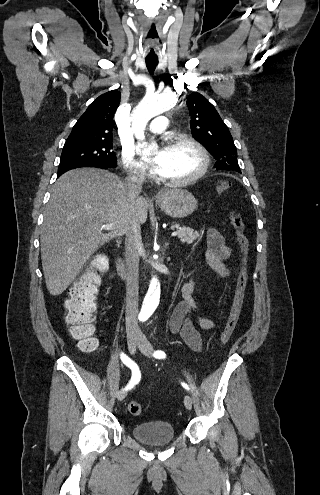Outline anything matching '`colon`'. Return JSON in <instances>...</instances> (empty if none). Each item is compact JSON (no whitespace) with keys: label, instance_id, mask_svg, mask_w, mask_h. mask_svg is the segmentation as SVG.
<instances>
[{"label":"colon","instance_id":"5ec220e1","mask_svg":"<svg viewBox=\"0 0 320 495\" xmlns=\"http://www.w3.org/2000/svg\"><path fill=\"white\" fill-rule=\"evenodd\" d=\"M230 187V182L222 181L217 186V192L219 195H225ZM229 218L236 231V242L241 255V267L238 273L233 306L227 323L220 334V344L222 346L226 345L231 339L239 319L248 279L246 260L250 248L243 216L238 212L231 211ZM107 269L108 261L105 256L99 255L94 258L90 267L70 288L69 297L65 302L66 322L70 333L79 341L81 348L85 351H93L97 346V341L93 337L97 308L96 295ZM128 410L131 415L138 416L142 412V407L140 403L133 401L129 403Z\"/></svg>","mask_w":320,"mask_h":495}]
</instances>
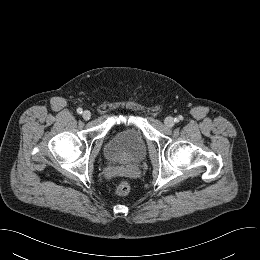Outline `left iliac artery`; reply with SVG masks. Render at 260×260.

——————————

Would you copy out every line of the data above exactly, minus the pictures?

Outline anything matching '`colon`'. Return JSON in <instances>...</instances> (empty if none). Each item is compact JSON (no whitespace) with keys: label, instance_id, mask_svg, mask_w, mask_h. mask_svg is the segmentation as SVG.
<instances>
[{"label":"colon","instance_id":"5ec220e1","mask_svg":"<svg viewBox=\"0 0 320 495\" xmlns=\"http://www.w3.org/2000/svg\"><path fill=\"white\" fill-rule=\"evenodd\" d=\"M230 187V182L222 181L217 186V192L219 195H225ZM229 218L236 231V242L241 255V267L238 273L233 306L227 323L220 334V344L222 346L226 345L231 339L239 319L248 279L246 260L250 248L243 216L238 212L231 211ZM107 269L108 261L105 256L99 255L94 258L90 267L70 288L69 297L65 302L66 322L70 333L79 341L81 348L85 351H93L97 346V341L93 337L97 308L96 295ZM128 410L131 415L138 416L142 412V407L140 403L133 401L129 403Z\"/></svg>","mask_w":320,"mask_h":495}]
</instances>
Outline `left iliac artery`; reply with SVG masks. Render at 260×260.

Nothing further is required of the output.